Écrit entre le 8 et le 13 (21
et 26) avril 1917.
Paru en brochure en avril 1917
aux Editions «Priboï».
Conforme au texte de la brochure 1917
Œuvres t. 24, pp. 32-46,
Paris-Moscou

Lénine
Lettres sur la tactique
[1]


Avant-propos
Le 4 avril 1917, j'ai été amené à faire à Pétrograd un rapport
sur ce sujet, et tout d'abord à une réunion de bolchéviks. C'étaient
des délégués à la Conférence des Soviets de députés ouvriers et
soldats de Russie, qui devaient repartir et ne pouvaient, pour cette
raison, m'accorder aucun délai. A la fin de la réunion, le camarade
G. Zinoviev, qui présidait, m'a demandé, au nom de toute
l'assemblée, de répéter immédiatement mon rapport à une réunion
de délégués bolchéviks et menchéviks désireux de discuter le
problème de l'unification du Parti ouvrier social-démocrate de
Russie.
Si difficile qu'il me fût de recommencer aussitôt mon rapport,
je n'ai pas cru devoir refuser, puisque cette demande émanait à la
fois d'amis politiques et de menchéviks qui, en raison de leur
prochain départ, ne pouvaient en effet m'accorder de délai.

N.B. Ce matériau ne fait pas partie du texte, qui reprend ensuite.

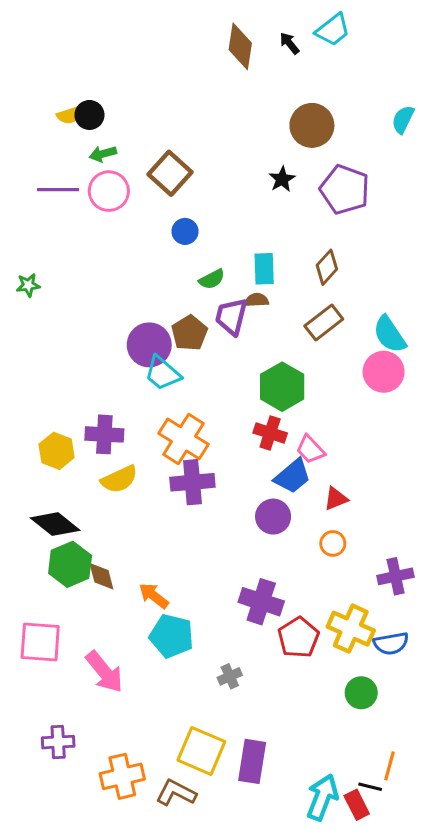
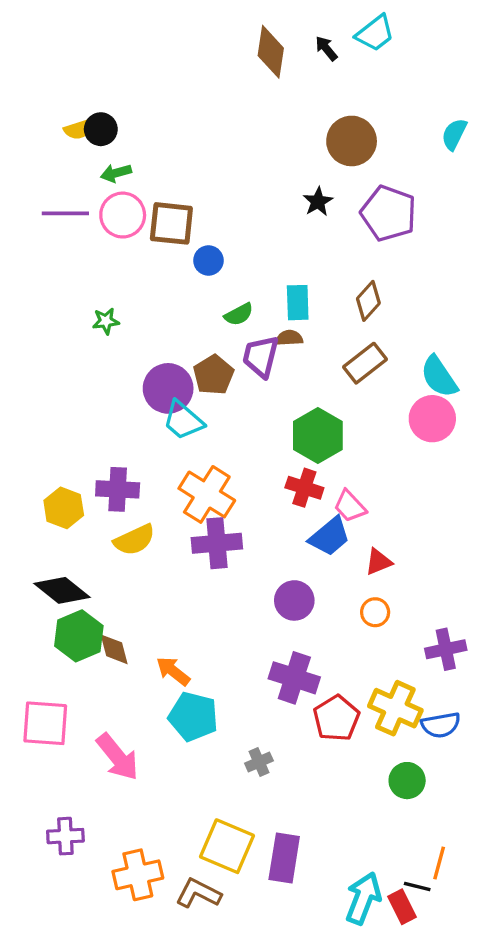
brown square: (170, 173) -> (171, 223), moved, turned -36
green star: (28, 285) -> (106, 321), moved
purple circle: (273, 517) -> (294, 600), moved

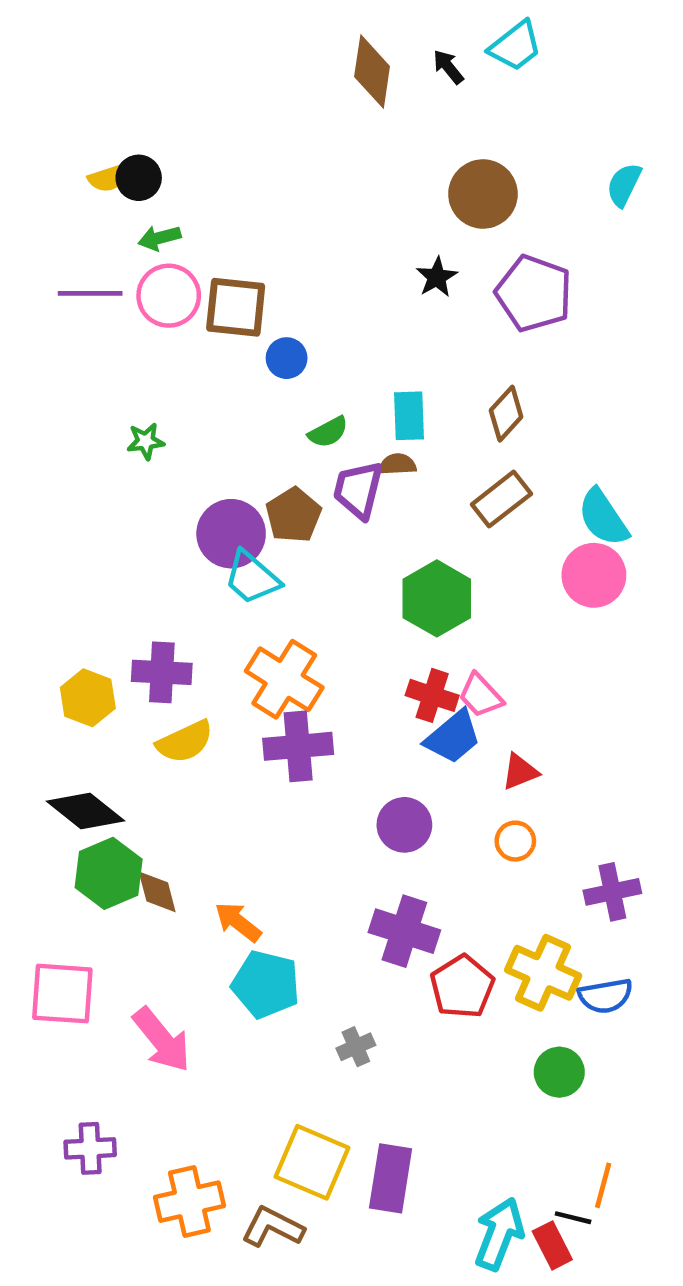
red cross: (304, 488) -> (432, 695), moved

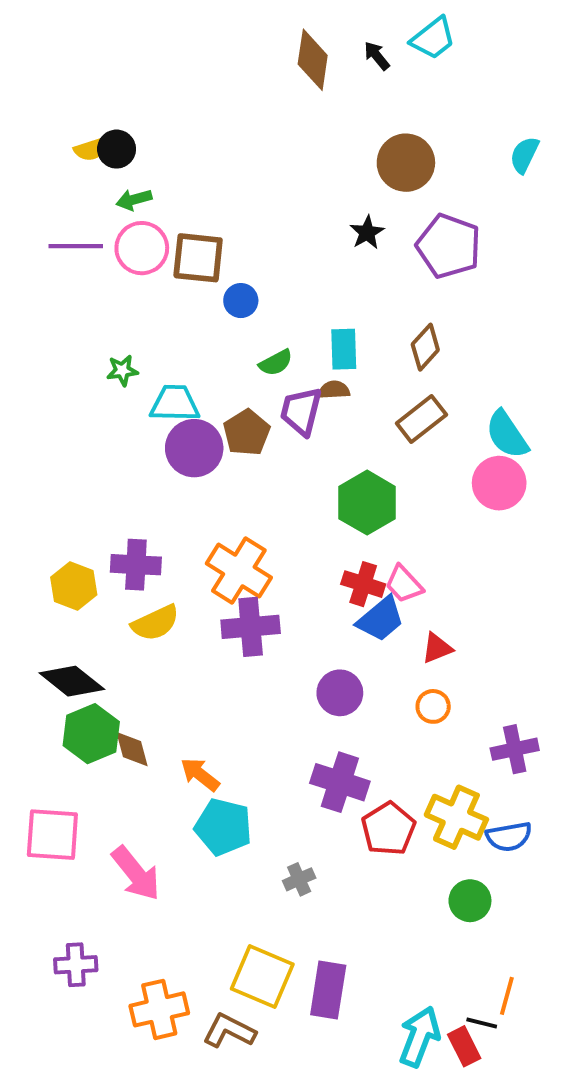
cyan trapezoid: (252, 578) -> (175, 403), moved, turned 140

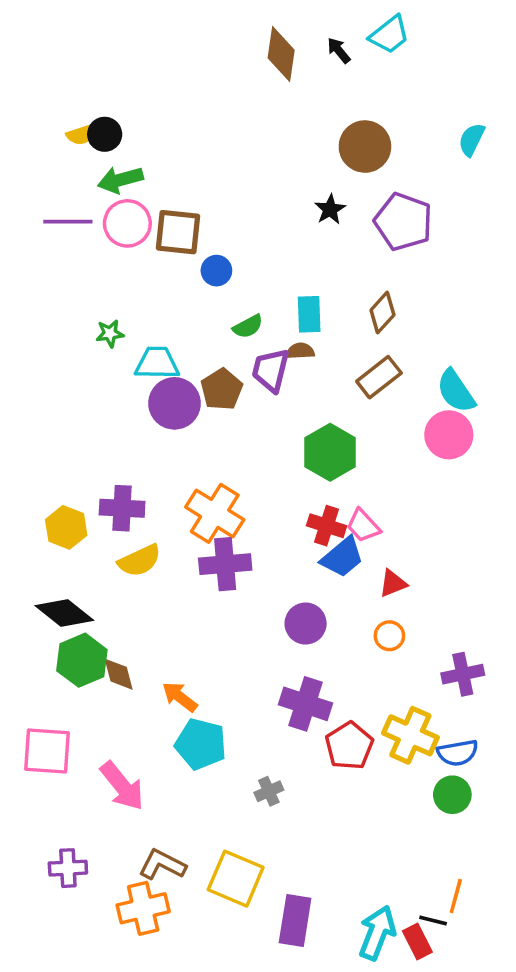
green arrow: (134, 200) -> (120, 180), size x1.4
green circle: (470, 901) -> (452, 795), moved
purple rectangle: (328, 990) -> (295, 921), moved
brown L-shape: (229, 1031) -> (162, 865), moved

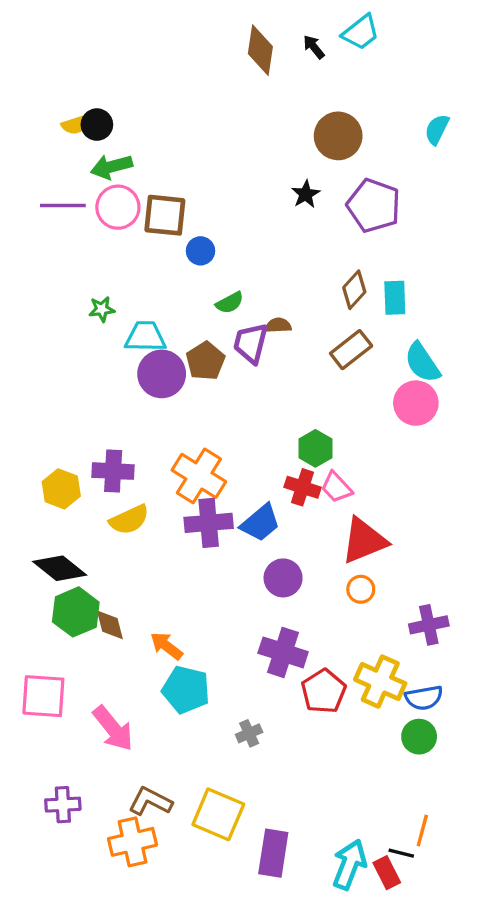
cyan rectangle: (309, 314) -> (395, 298), moved
green hexagon: (330, 452) -> (315, 448), moved, size x0.7
blue trapezoid: (342, 557) -> (260, 523), moved
red triangle: (393, 583) -> (364, 541), size x1.8

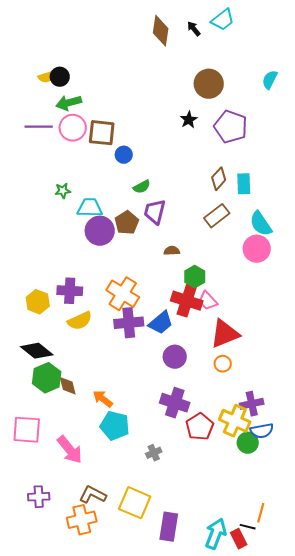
brown semicircle: (278, 325) -> (172, 251), moved
red cross: (303, 487) -> (187, 301), size x1.4
purple cross: (429, 625) -> (252, 404), moved
green circle: (419, 737) -> (248, 443), moved

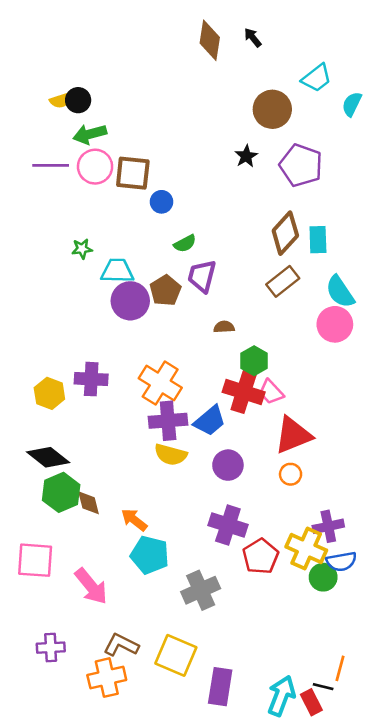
cyan trapezoid: (223, 20) -> (317, 78), moved
brown diamond: (219, 179) -> (285, 233), size x1.4
yellow semicircle: (80, 321) -> (171, 455), moved, turned 40
gray cross: (154, 453) -> (201, 590), size x1.8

Au cours du rapport, j'ai donné lecture de mes thèses, qui ont
été publiées dans le n° 26 de la Pravda, le 7 avril 1917 [2].

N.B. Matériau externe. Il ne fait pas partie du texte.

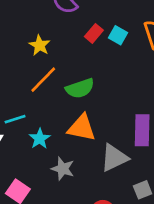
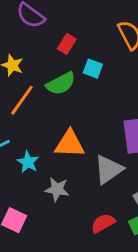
cyan square: (118, 35) -> (93, 69), moved
green semicircle: (80, 88) -> (61, 84), moved

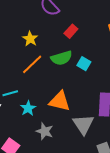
cyan square: (93, 69) -> (84, 64), moved
gray triangle: (108, 169) -> (83, 124), turned -40

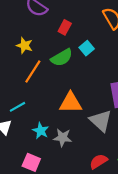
cyan square: (84, 64) -> (87, 48), moved, turned 32
cyan star: (28, 108) -> (41, 131), moved

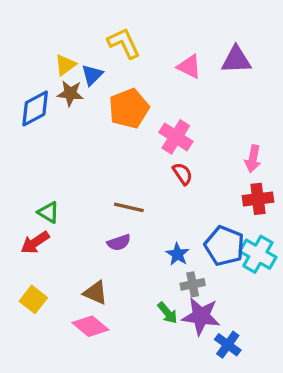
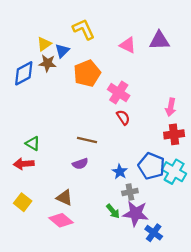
red arrow: (35, 242) -> (24, 164), turned 30

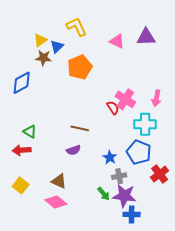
blue diamond: (24, 73) -> (22, 83), moved
pink cross: (119, 93) -> (125, 99), moved
red cross: (174, 134) -> (160, 174), moved, turned -30
cyan cross: (174, 172) -> (145, 124), moved, turned -30
blue cross: (154, 233) -> (132, 214), moved, turned -35

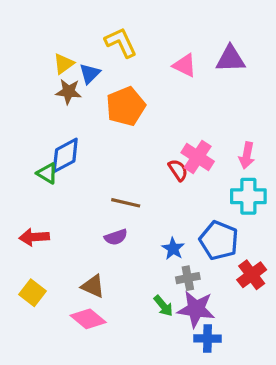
blue diamond: (22, 83) -> (65, 155), moved
cyan cross: (145, 124) -> (248, 196), moved
green triangle: (30, 131) -> (47, 173), moved

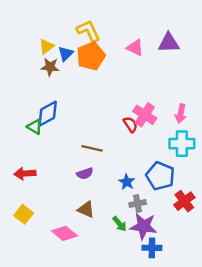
orange pentagon: (126, 106) -> (91, 56), moved
brown triangle: (93, 286) -> (86, 209), moved

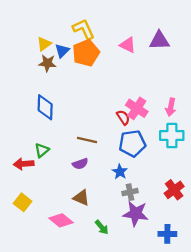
blue diamond: (48, 114) -> (45, 107), turned -60
green triangle: (34, 127) -> (42, 150), moved, turned 49
blue pentagon: (160, 176) -> (132, 143), moved, turned -30
green arrow: (120, 224) -> (102, 227), moved
blue cross: (152, 248) -> (167, 234), moved

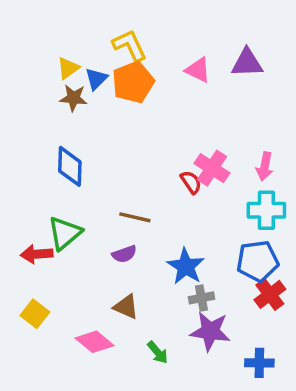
blue pentagon: (132, 143) -> (258, 261), moved
green triangle: (42, 150) -> (65, 233), size x1.5
blue star: (120, 172) -> (186, 266), size x1.5

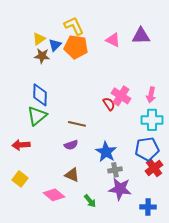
orange pentagon: (133, 82) -> (76, 47), turned 30
green triangle: (65, 233) -> (37, 116), moved

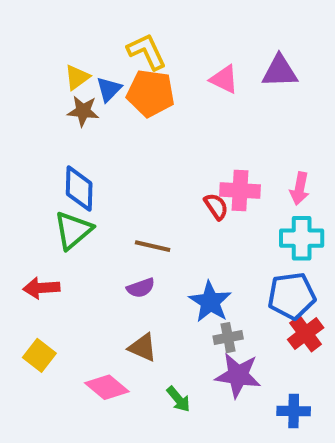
pink cross: (121, 96) -> (240, 191), turned -30

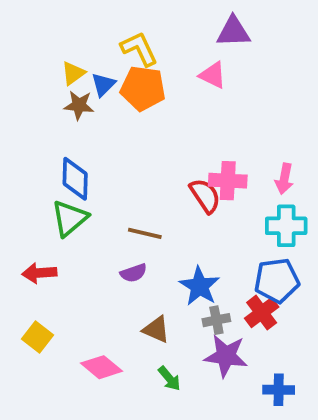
purple triangle: (280, 71) -> (233, 32), moved
red semicircle: (216, 206) -> (205, 196), size x1.4
red cross: (306, 334) -> (262, 313), moved
brown triangle: (143, 347) -> (156, 329), moved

Aussi bien les thèses que mon rapport ont provoqué des
divergences parmi les bolchéviks eux-mêmes et à la rédaction même de la Pravda. Après un certain nombre de réunions, nous
sommes tous convenus que le mieux était de discuter ouvertement
ces divergences et de fournir ainsi des matériaux pour la conférence
de notre Parti (le P.O.S.D.R. groupé autour du Comité central) qui
doit s'ouvrir le 20 avril 1917 à Pétrograd.

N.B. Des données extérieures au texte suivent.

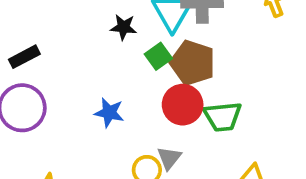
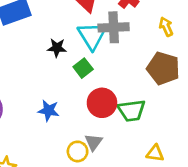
brown pentagon: (193, 63) -> (163, 68), moved

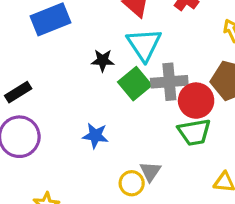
gray cross: (114, 27) -> (169, 82), moved
green square: (83, 68) -> (135, 84), size x1.4
red circle: (102, 103) -> (196, 101), moved

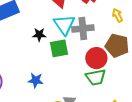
gray cross: (169, 82) -> (83, 28), moved
green square: (135, 84) -> (59, 48), turned 30

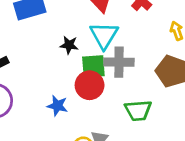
gray cross: (83, 28) -> (119, 62), moved
red circle: (96, 58) -> (90, 85), moved

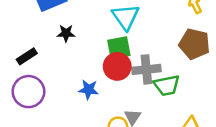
black star: (69, 45) -> (66, 33), moved
gray cross: (119, 62) -> (146, 69), moved

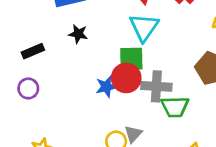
blue star: (89, 90) -> (106, 87), moved, turned -30
purple circle: (28, 92) -> (28, 88), size x0.6

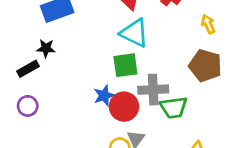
cyan triangle: (144, 27) -> (134, 33), turned -32
black star: (78, 34) -> (46, 48), moved
red circle: (126, 78) -> (124, 107), moved

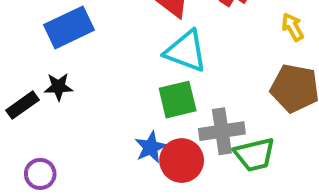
black rectangle: (28, 69) -> (22, 105), moved

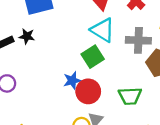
green square: (178, 100) -> (93, 57), turned -30
gray cross: (222, 131) -> (138, 40), moved

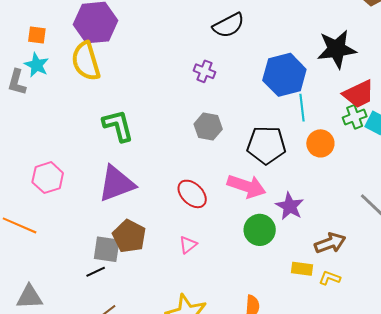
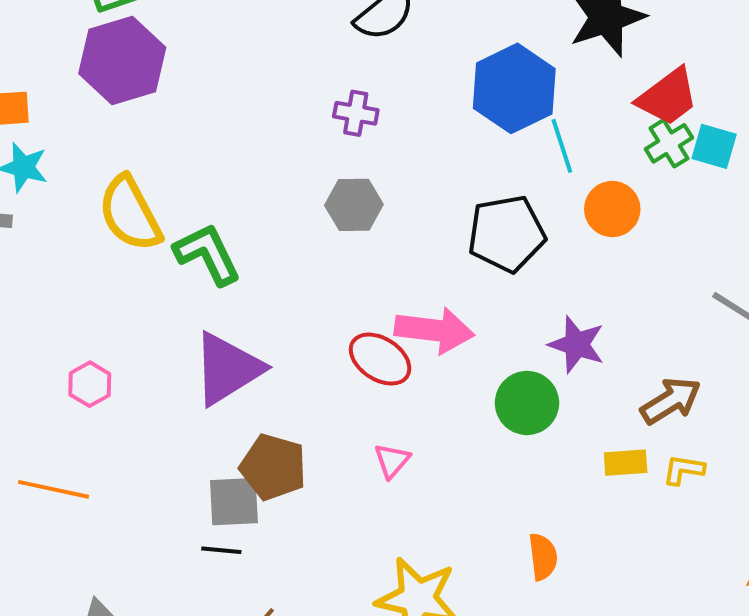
yellow semicircle: (86, 61) -> (130, 214), moved
gray hexagon: (208, 127) -> (354, 205), moved
pink hexagon: (48, 178) -> (90, 384), size x0.7
pink arrow: (247, 186) -> (434, 330), moved
black line: (96, 272) -> (221, 550), turned 42

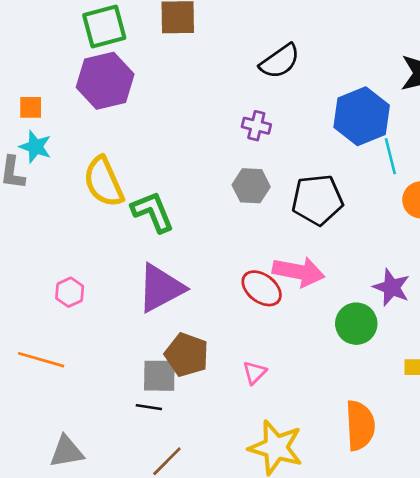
black pentagon: (507, 234) -> (317, 200), moved
pink triangle: (392, 461) -> (255, 373), moved
orange semicircle: (543, 557) -> (360, 425), size x1.6

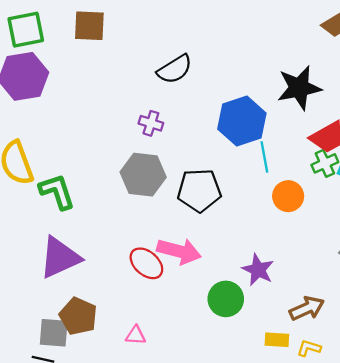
gray hexagon: (251, 186) -> (143, 175), size x1.4
pink triangle: (255, 373) -> (136, 335), turned 45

C'est conformément à cette décision relative à la discussion
que je publie les lettres ci-après, sans prétendre y étudier la
question sous tous ses aspects, et uniquement pour signaler les
principaux arguments, ceux qui importent le plus pour
l'accomplissement des tâches pratiques de la classe ouvrière.

Lettre 1re
Analyse de la situation actuelle
Le marxisme nous oblige à tenir un compte des plus exacts,
objectivement vérifiable, du rapport des classes et des particularités
concrètes de chaque moment de l'histoire. Nous autres, bolchéviks,
nous nous sommes toujours efforcés de rester fidèles à cette règle,
absolument indispensable à toute politique scientifiquement établie.
«Notre doctrine n'est pas un dogme, mais un guide pour
l'action [3] », ont toujours dit Marx et Engels, se moquant à juste
titre de la méthode qui consiste à apprendre par cœur et à répéter
telles quelles des «formules» capables tout au plus d'indiquer les
objectifs généraux, nécessairement modifiés par la situation
économique et politique concrète à chaque phase particulière de
l'histoire.
Quels sont donc les faits objectifs rigoureusement établis sur
lesquels le parti du prolétariat révolutionnaire doit se guider
aujourd'hui pour déterminer ses tâches et les modalités de son
action ?
Dans ma première «Lettre de loin» («La première étape de la
première révolution »), parue dans la Pravda (nos 14 et 15 des 21 et
22 mars 1917), aussi bien que dans mes thèses, je disais : «ce qu'il y
a d'original dans la situation actuelle en Russie», c'est que nous
nous trouvons dans une phase de transition entre la première étape
de la révolution et la seconde. J'estimais en conséquence que le mot
d'ordre essentiel, la «tâche du jour», devait à ce moment-là être formulé ainsi : «Ouvriers, vous avez accompli des prodiges
d'héroïsme prolétarien et populaire dans la guerre civile contre le
tsarisme. Vous devez accomplir des prodiges d'organisation
prolétarienne et populaire pour préparer votre victoire dans la
seconde étape de la révolution » (Pravda, n° 15).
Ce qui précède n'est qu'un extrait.